Les féminismes islamiques analysés par Stéphanie Latte Abdallah

Rédigé par Maria Magassa-Konaté | Jeudi 16 Mai 2013 à 06:00

           

Qu’est-ce que le féminisme islamique ? Qui sont les actrices de ce mouvement ? Pourquoi les féministes islamiques ont parfois du mal à se faire accepter par leurs consœurs laïques ? Stéphanie Latte Abdallah, chercheure au CNRS, à l’Institut d’études et de recherches sur le monde arabe et musulman (IREMAM) à Aix en-Provence, répond aux questions de Saphirnews.




Stéphanie Latte Abdallah, , chercheure au CNRS.
Stéphanie Latte Abdallah, , chercheure au CNRS.

Saphirnews : Quand un féminisme islamique a-t-il émergé ?

Stéphanie Latte Abdallah : Le féminisme islamique a émergé, d’une part, en Iran à la suite de la déception postrévolutionnaire au début des années 1990. L’équité sociale et entre les sexes qui avait été promise n’a pas été réalisée, il y a même eu un retour en arrière ; alors des femmes religieuses de la classe moyenne, qui avaient soutenu la révolution, ont amorcé des réflexions et un dialogue avec des oulémas.

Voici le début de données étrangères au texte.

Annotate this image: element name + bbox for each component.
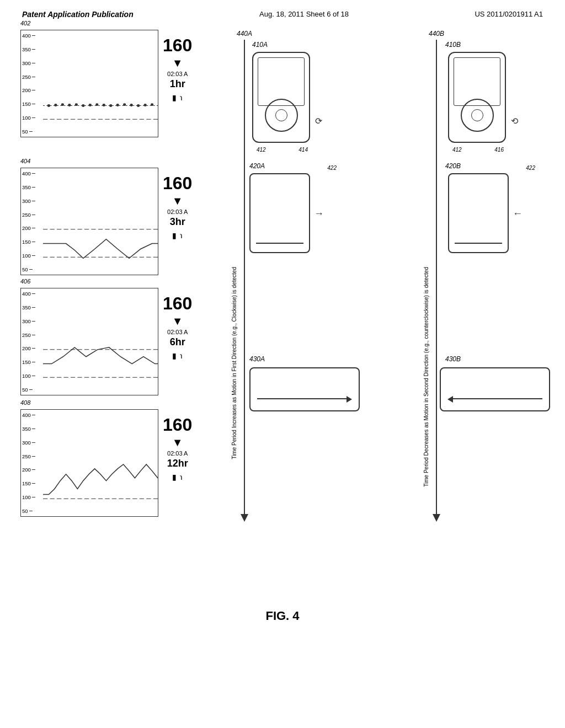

D’autre part, ce féminisme va parallèlement se développer à divers endroits de la planète et dans la diaspora. Il s’agit alors de mener une exégèse religieuse promouvant l’égalité entre les sexes dans tous les domaines, à partir de travaux d’interprétation en premier lieu du Coran mais aussi de la Tradition (surtout des hadiths du Prophète). L’idée est d’abord de revenir au seul Texte sacré, en remettant en cause les sources secondaires, le droit musulman (fiqh). Ces sources secondaires ont été produites à différentes périodes historiques par des hommes doctes en religion, les oulémas, et sont donc nécessairement sexistes et contestables.

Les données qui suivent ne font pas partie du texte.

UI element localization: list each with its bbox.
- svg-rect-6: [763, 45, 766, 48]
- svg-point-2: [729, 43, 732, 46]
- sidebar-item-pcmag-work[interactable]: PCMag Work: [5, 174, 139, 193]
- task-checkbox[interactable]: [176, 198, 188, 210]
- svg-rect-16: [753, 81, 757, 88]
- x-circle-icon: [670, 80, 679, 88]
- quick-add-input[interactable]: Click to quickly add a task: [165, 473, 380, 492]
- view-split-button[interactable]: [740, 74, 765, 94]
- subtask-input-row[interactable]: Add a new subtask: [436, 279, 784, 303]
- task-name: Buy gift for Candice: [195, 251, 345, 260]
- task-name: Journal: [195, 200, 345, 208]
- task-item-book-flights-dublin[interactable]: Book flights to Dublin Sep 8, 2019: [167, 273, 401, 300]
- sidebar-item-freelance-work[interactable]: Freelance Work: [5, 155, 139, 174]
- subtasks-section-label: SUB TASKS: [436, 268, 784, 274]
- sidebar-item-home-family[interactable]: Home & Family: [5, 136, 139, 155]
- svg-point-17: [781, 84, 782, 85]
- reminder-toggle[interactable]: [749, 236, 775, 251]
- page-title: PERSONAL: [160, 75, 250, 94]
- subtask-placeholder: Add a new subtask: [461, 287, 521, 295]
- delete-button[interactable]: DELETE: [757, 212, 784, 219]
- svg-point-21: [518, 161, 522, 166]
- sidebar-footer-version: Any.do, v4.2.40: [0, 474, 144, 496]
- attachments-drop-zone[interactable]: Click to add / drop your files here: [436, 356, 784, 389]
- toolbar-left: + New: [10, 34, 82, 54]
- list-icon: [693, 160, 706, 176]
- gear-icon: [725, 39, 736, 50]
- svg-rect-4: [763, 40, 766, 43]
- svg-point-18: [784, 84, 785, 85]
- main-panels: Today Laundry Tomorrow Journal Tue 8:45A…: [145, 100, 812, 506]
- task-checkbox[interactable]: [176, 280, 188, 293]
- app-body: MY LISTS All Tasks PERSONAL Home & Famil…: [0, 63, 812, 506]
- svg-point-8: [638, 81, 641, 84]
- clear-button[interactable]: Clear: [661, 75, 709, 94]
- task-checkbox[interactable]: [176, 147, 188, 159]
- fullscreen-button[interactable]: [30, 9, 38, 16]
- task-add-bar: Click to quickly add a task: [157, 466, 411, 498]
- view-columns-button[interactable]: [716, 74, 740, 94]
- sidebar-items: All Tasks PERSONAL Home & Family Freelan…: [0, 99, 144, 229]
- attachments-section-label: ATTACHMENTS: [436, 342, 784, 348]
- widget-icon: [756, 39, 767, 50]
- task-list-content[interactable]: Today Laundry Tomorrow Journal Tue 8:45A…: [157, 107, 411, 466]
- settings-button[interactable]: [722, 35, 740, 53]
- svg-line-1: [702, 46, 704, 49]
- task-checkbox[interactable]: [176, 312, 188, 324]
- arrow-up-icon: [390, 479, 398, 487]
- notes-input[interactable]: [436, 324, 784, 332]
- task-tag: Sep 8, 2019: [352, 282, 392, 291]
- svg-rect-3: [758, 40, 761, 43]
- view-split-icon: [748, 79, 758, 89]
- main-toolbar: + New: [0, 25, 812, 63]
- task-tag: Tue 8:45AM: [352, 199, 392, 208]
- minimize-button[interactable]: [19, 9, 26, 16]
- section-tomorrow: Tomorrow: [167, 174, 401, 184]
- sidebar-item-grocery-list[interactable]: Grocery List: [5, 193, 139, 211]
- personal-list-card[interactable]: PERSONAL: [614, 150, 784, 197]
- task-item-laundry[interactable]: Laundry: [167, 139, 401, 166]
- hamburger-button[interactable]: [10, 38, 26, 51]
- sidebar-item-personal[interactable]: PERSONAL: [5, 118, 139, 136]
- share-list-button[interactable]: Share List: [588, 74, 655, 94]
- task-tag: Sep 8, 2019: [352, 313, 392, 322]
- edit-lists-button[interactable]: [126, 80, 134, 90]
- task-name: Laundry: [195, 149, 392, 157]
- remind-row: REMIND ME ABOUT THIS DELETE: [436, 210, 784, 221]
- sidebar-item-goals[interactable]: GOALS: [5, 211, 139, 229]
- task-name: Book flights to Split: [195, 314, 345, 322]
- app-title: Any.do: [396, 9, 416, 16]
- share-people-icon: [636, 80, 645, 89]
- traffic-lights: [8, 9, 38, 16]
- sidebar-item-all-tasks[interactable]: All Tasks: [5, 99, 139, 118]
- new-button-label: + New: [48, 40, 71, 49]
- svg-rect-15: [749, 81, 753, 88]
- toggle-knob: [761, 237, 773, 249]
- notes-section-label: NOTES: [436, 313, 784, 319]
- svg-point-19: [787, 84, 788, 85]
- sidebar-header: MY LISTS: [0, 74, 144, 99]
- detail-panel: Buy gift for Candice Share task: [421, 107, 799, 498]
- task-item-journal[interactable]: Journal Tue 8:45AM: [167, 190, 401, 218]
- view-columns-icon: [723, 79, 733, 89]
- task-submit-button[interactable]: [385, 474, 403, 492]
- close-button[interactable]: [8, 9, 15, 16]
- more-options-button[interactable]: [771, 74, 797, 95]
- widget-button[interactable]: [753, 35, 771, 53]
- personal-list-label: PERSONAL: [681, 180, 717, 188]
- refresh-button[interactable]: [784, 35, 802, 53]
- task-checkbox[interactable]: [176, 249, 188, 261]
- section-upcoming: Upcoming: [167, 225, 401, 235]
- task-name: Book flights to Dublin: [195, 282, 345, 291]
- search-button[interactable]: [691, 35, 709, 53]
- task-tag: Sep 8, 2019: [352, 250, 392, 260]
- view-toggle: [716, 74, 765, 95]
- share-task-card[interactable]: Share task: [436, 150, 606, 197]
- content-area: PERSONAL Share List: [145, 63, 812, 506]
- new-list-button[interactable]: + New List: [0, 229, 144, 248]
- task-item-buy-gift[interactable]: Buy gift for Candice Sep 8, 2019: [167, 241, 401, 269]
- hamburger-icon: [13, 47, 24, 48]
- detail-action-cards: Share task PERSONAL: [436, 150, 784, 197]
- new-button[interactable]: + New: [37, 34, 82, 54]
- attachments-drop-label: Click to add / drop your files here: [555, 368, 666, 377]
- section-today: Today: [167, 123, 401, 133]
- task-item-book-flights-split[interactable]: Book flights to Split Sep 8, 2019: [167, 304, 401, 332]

Comment ce féminisme a-t-il évolué ?

Stéphanie Latte Abdallah : Il est au départ le fruit d’individualités à différents endroits du monde. Il s’agit donc d’un mouvement intellectuel et non d’un mouvement social, ce qui le différencie des féminismes séculiers (laïques, ndlr) existants alors. Il émane surtout d’universitaires en sciences sociales et en sciences religieuses qui font un travail intellectuel d’exégèse.

La plus connue est sans doute Amina Wadud, une Afro-Américaine convertie à l’islam, professeure d’études islamiques à l’université de Virginie, et imam, dont le premier ouvrage publié en 1992 s’intitule Qur'an and Woman : Rereading the Sacred Text from a Woman's Perspective (Le Coran et les femmes : relire les textes sacrés à partir d'une perspective féminine).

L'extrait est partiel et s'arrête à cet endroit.